- Original language: English
- Written by: Nicky Silver
- Characters: Ben Lyons; Rita Lyons; Curtis Lyons; Lisa Lyons
- Genre: Drama/Comedy
- Setting: A hospital room

Premiere
- Date: October 11, 2011 (Off-Broadway) April 23, 2012 (Broadway)
- Place: Vineyard Theatre New York City

= The Lyons =

The Lyons is a play by Nicky Silver. The play first ran Off-Broadway in 2011 and then premiered on Broadway in 2012. This marks the Broadway debut of a Nicky Silver play. The setting is mainly in a hospital where Ben, the husband and father, is dying from cancer.

==Productions==
The Lyons opened at the Vineyard Theatre on September 22, 2011 (in previews) and closed on November 20, 2011. Directed by Mark Brokaw, the cast featured Linda Lavin (Rita Lyons), Dick Latessa (Ben Lyons), Michael Esper (Curtis Lyons), Kate Jennings Grant (Lisa Lyons), Gregory Wooddell (Brian) and Brenda Pressley (A Nurse). Scenic design was by Allen Moyer, lighting by David Lander, costumes by Michael Krass and the original music and sound design by David Van Tieghem.

The Lyons premiered on Broadway at the Cort Theatre on April 23, 2012, after previews from April 5. The Off-Broadway cast and creative team continued. The play closed on July 1, 2012 after 80 performances and 21 previews.

The play opened in London at the Menier Chocolate Factory on September 19, 2013 running to November 16, 2013. Mark Brokaw directed with a cast that featured Tom Ellis as Curtis. Other actors included Charlotte Randle (Lisa), Katy Secombe and Ben Aldridge.

==Plot==
Ben Lyons is in a hospital where he is dying from cancer. His family gathers around him. They are his wife, Rita, and grown children, Curtis Lyons and Lisa Lyons. Also present is his nurse. Ben is no longer constrained by manners and says whatever he wishes, including expletives. Rita, trapped in a 40-year loveless marriage, now thinks of the future without Ben and plans to re-decorate.

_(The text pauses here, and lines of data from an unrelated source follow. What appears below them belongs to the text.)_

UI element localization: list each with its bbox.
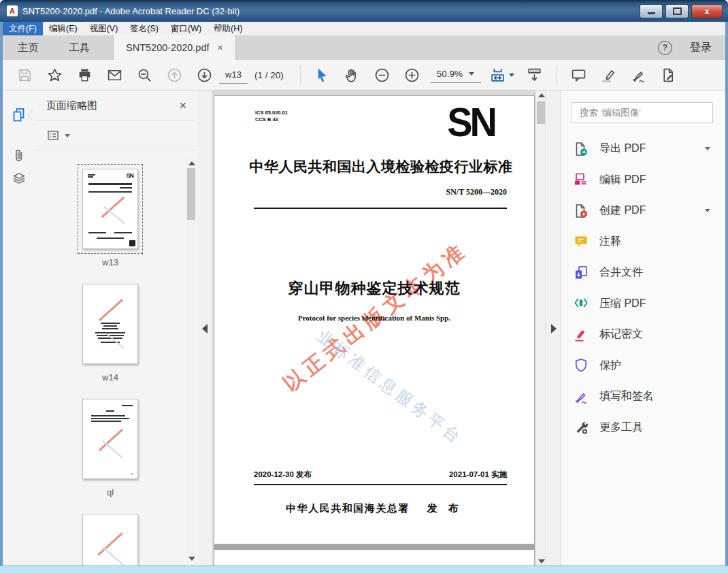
- doc-ics-code: ICS 65.020.01: [255, 110, 288, 116]
- comment-icon: [576, 237, 587, 248]
- layers-pane-button[interactable]: [10, 169, 29, 189]
- chevron-down-icon[interactable]: [705, 147, 710, 150]
- tool-protect[interactable]: 保护: [561, 350, 725, 382]
- sign-in-button[interactable]: 登录: [690, 41, 712, 55]
- restore-button[interactable]: [665, 4, 689, 18]
- thumbnail-page-4[interactable]: qll: [78, 509, 143, 573]
- menu-view[interactable]: 视图(V): [84, 22, 125, 36]
- doc-ccs-code: CCS B 43: [255, 116, 288, 123]
- scroll-down-icon[interactable]: [188, 557, 195, 561]
- menu-edit[interactable]: 编辑(E): [43, 22, 84, 36]
- arrow-down-icon: [198, 69, 210, 81]
- previous-page-button[interactable]: [159, 67, 189, 84]
- tools-panel: 导出 PDF 编辑 PDF 创建 PDF 注释: [561, 91, 725, 566]
- scroll-down-icon[interactable]: [538, 559, 545, 563]
- highlight-tool-button[interactable]: [593, 67, 623, 84]
- thumbnail-label: w13: [102, 257, 118, 267]
- thumbnail-scrollbar[interactable]: [186, 159, 196, 563]
- doc-implement-date: 2021-07-01 实施: [449, 470, 507, 480]
- zoom-out-button[interactable]: [367, 67, 397, 84]
- document-viewport[interactable]: ICS 65.020.01 CCS B 43 SN 中华人民共和国出入境检验检疫…: [212, 91, 536, 566]
- reading-mode-button[interactable]: [519, 67, 549, 84]
- select-cursor-icon: [318, 68, 327, 82]
- tool-create-pdf[interactable]: 创建 PDF: [561, 195, 725, 227]
- chevron-down-icon[interactable]: [705, 209, 710, 212]
- zoom-level-value: 50.9%: [437, 69, 463, 79]
- menu-help[interactable]: 帮助(H): [208, 22, 248, 36]
- tab-document[interactable]: SNT5200-2020.pdf ×: [113, 35, 236, 60]
- menu-window[interactable]: 窗口(W): [165, 22, 208, 36]
- tool-redact[interactable]: 标记密文: [561, 319, 725, 350]
- menu-file[interactable]: 文件(F): [3, 22, 43, 36]
- help-icon[interactable]: ?: [658, 41, 672, 55]
- tool-more-tools[interactable]: 更多工具: [561, 412, 725, 444]
- tool-fill-sign[interactable]: 填写和签名: [561, 381, 725, 412]
- tool-label: 导出 PDF: [599, 142, 646, 156]
- scrollbar-thumb[interactable]: [537, 101, 545, 124]
- acrobat-app-icon: A: [7, 5, 18, 16]
- scroll-up-icon[interactable]: [188, 161, 195, 165]
- collapse-right-pane-button[interactable]: [545, 91, 561, 566]
- fill-sign-icon: [576, 394, 586, 403]
- thumbnail-page-1[interactable]: SN w13: [78, 164, 143, 267]
- zoom-level-control[interactable]: 50.9%: [430, 67, 481, 83]
- tool-export-pdf[interactable]: 导出 PDF: [561, 133, 725, 165]
- menu-sign[interactable]: 签名(S): [124, 22, 165, 36]
- minimize-button[interactable]: [640, 4, 663, 18]
- sign-tool-button[interactable]: [623, 67, 653, 84]
- more-tools-icon: [577, 422, 588, 433]
- star-button[interactable]: [39, 67, 69, 84]
- collapse-left-pane-button[interactable]: [197, 91, 213, 566]
- toolbar-divider: [556, 65, 557, 84]
- pdf-page-1: ICS 65.020.01 CCS B 43 SN 中华人民共和国出入境检验检疫…: [214, 95, 535, 544]
- zoom-in-button[interactable]: [397, 67, 427, 84]
- print-button[interactable]: [69, 67, 99, 84]
- navigation-pane-strip: [3, 91, 36, 566]
- close-button[interactable]: x: [691, 4, 723, 18]
- save-button[interactable]: [10, 67, 39, 84]
- tools-search-input[interactable]: [578, 107, 712, 118]
- tab-document-label: SNT5200-2020.pdf: [126, 42, 210, 53]
- next-page-button[interactable]: [189, 67, 219, 84]
- thumbnail-options-button[interactable]: [46, 129, 60, 142]
- doc-rule: [254, 484, 507, 485]
- scrollbar-thumb[interactable]: [187, 168, 195, 220]
- document-scrollbar[interactable]: [535, 91, 546, 566]
- comment-bubble-icon: [572, 70, 584, 81]
- layers-icon: [14, 174, 24, 183]
- hand-icon: [346, 69, 355, 81]
- doc-standard-number: SN/T 5200—2020: [446, 187, 507, 197]
- tool-label: 编辑 PDF: [599, 173, 646, 187]
- thumbnail-page-3[interactable]: ql: [78, 394, 143, 497]
- edit-page-button[interactable]: [653, 67, 683, 84]
- panel-close-icon[interactable]: ×: [179, 99, 186, 113]
- page-thumbnails-pane-button[interactable]: [10, 105, 29, 125]
- close-icon: x: [704, 6, 709, 16]
- email-button[interactable]: [99, 67, 129, 84]
- page-count: (1 / 20): [254, 70, 284, 80]
- attachments-pane-button[interactable]: [10, 146, 29, 165]
- fit-width-button[interactable]: [484, 67, 519, 84]
- thumbnail-list: SN w13: [35, 159, 185, 566]
- tab-home[interactable]: 主页: [3, 35, 54, 60]
- tool-compress-pdf[interactable]: 压缩 PDF: [561, 289, 725, 320]
- thumbnail-page-2[interactable]: w14: [78, 279, 143, 382]
- scroll-up-icon[interactable]: [538, 93, 545, 97]
- window-title: SNT5200-2020.pdf - Adobe Acrobat Reader …: [22, 6, 239, 16]
- toolbar: (1 / 20) 50.9%: [3, 60, 725, 91]
- toolbar-collapse-icon: [529, 69, 540, 80]
- tool-comment[interactable]: 注释: [561, 227, 725, 258]
- search-button[interactable]: [129, 67, 159, 84]
- tab-tools[interactable]: 工具: [54, 35, 105, 60]
- hand-tool-button[interactable]: [337, 67, 367, 84]
- select-tool-button[interactable]: [308, 67, 337, 84]
- tool-edit-pdf[interactable]: 编辑 PDF: [561, 165, 725, 196]
- doc-issuer: 中华人民共和国海关总署: [286, 502, 410, 514]
- page-number-input[interactable]: [219, 67, 248, 84]
- comment-tool-button[interactable]: [563, 67, 593, 84]
- tab-close-icon[interactable]: ×: [218, 42, 223, 53]
- tool-label: 合并文件: [599, 265, 643, 280]
- minimize-icon: [648, 12, 655, 14]
- minus-circle-icon: [376, 69, 388, 81]
- tool-combine-files[interactable]: 合并文件: [561, 257, 725, 289]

Lisa is an alcoholic, who has left an abusive marriage; Curtis, homosexual, has had little to do with his father, who is homophobic. In a getaway from the hospital, Curtis looks at an apartment with the help of an actor moonlighting as a real estate agent.

==Reception==
In its review of the Off-Broadway production, the Variety reviewer wrote: "The basic joke of Silver's savage comedy is that the characters are given license to speak their private thoughts out loud ... As amazing as Lavin is at playing Rita's ferocious lust for life, she's surprisingly touching when Rita speaks with quiet dread of the lonely life she sees ahead of her. As monsters go, she's rather endearing ... the two Lyons offspring, who fuss and fight but remain one-note characters."

Michael Feingold, reviewing the Off-Broadway production for The Village Voice, noted "The Lyons family seems to be the standard-issue dysfunctional middle-class Jewish-suburban family of several thousand previous Broadway and Off-Broadway dramas with comic relief, or comedies with poignant relief ... But this is the Nicky Silver edition of such a play; the expected things happen here, but happen quite differently ... Lavin's performance might be what holds these contradictory elements in perfect balance. Blessed with the magic power to make every moment onstage embody truth, she's a purveyor of gigantic nuances, comic or tragic as needed: Her tiniest gestures seem epic; her minutest shifts of vocal tone ring out grandly."

In reviewing the Broadway production, theatermania.com called the play "deliciously dark and hilarious." The reviewer goes on to write "Silver's ability to find both the humor and pain in this ghoulish scenario proves to be a hallmark of the piece, which can also find the funny in alcoholism and spousal abuse."

==Awards and nominations==
The play received nominations for the Drama League Award for Distinguished Production Of A Play and Distinguished Performance Award, Linda Lavin.

The play received nominations for the Outer Critics Circle Award for Outstanding New Broadway Play; Mark Brokaw (Outstanding Director of a Play); and Linda Lavin (Outstanding Actress in a Play).

Nominations for the Drama Desk Award include: Outstanding Play and Outstanding Actress in a Play, Linda Lavin.

Linda Lavin received a nomination for the 2012 Tony Award, Best Performance by an Actress in a Leading Role in a Play.